The motivation behind the album and the redemption that has come with it is not spelled out in her lyrics; rather, she uses interviews with the press as a window into her pain. Through the media, her story is getting out and Yap is discovering that fans are coming to her shows to share their own stories.

“It doesn’t matter what background they come from, they recognize that the emotional pain has perhaps carried through and impacted their decisions as an adult.”

Palimpsest isn’t about lamenting over what came before, Yap said. It’s about recognizing the shame and alienation she felt as a child, and making decisions to move beyond it as an adult.

“It can be viewed as a rebellion, of course. But I think the deeper meaning is realizing, as you’re growing up, that the rebellion is actually happening inside your head. It’s very painful to go back and rewrite the emotional patterns that you carried into your adulthood. How do I rewrite that script and make decisions from now on?”

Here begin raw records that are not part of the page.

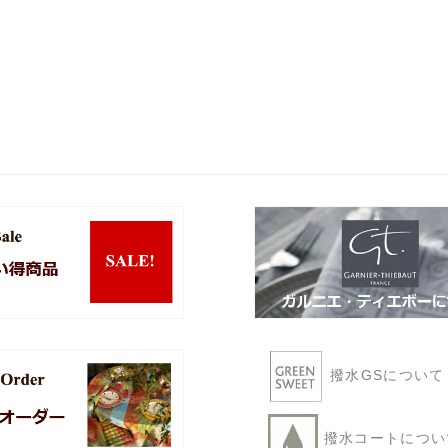
撥水GSについ
撥水コートにつ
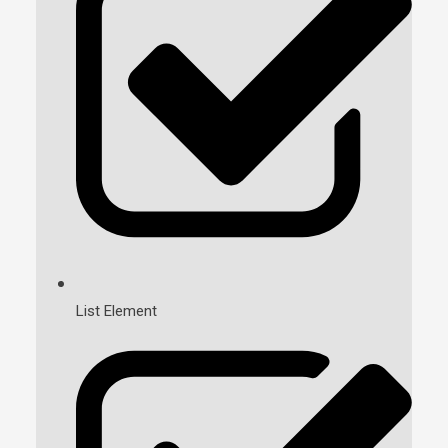
List Element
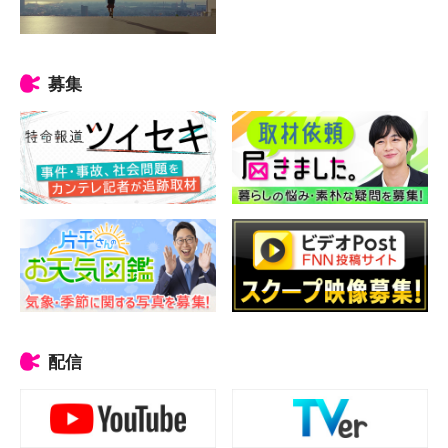
募集
配信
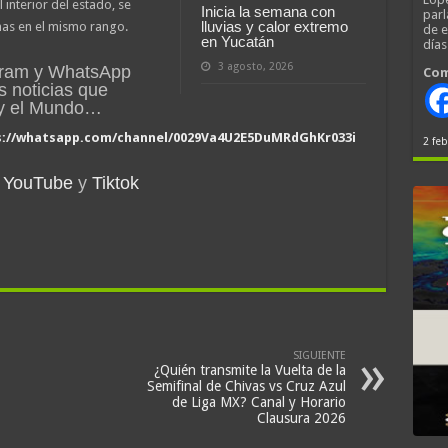
 interior del estado, se
Inicia la semana con
parl
lluvias y calor extremo
as en el mismo rango.
de 
en Yucatán
día
3 agosto, 2026
gram y WhatsApp
Com
s noticias que
 y el Mundo…
s://whatsapp.com/channel/0029Va4U2E5DuMRdGhKr033i
2 feb
YouTube
y
Tiktok
SIGUIENTE
¿Quién transmite la Vuelta de la
Semifinal de Chivas vs Cruz Azul
de Liga MX? Canal y Horario
Clausura 2026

Her live performances offer no emotional easy way out. FOONYAP concerts are draining for both her and her audience, Yap said. But she is left with a positive feeling afterwards. “This has been a very therapeutic process.”

The tour to support Palimpsest brings Yap to Victoria for what will be her local debut as FOONYAP (she has played Victoria previously as a member of Calgary indie folk act Woodpigeon). She will sing and play her violin through a series of loop pedals, which allow her to accompany herself on guitar. The end result will be a singular piece of art, warts and all.

That is precisely what Yap is trying to accomplish at this stage in her career: Art for art’s sake, no apologies.

She still struggles with a lingering sense of perfectionism, but that feeling is dwindling as she matures.

“I very consciously have to make a decision when I’m performing that I’m not performing to play all the notes correctly, that I’m performing to express myself. And I struggle with that every single day and every single performance.

“I really make a commitment whenever I perform to perform from the space where I write music from. As long as I do that, I always have a good show, no matter what else is happening.”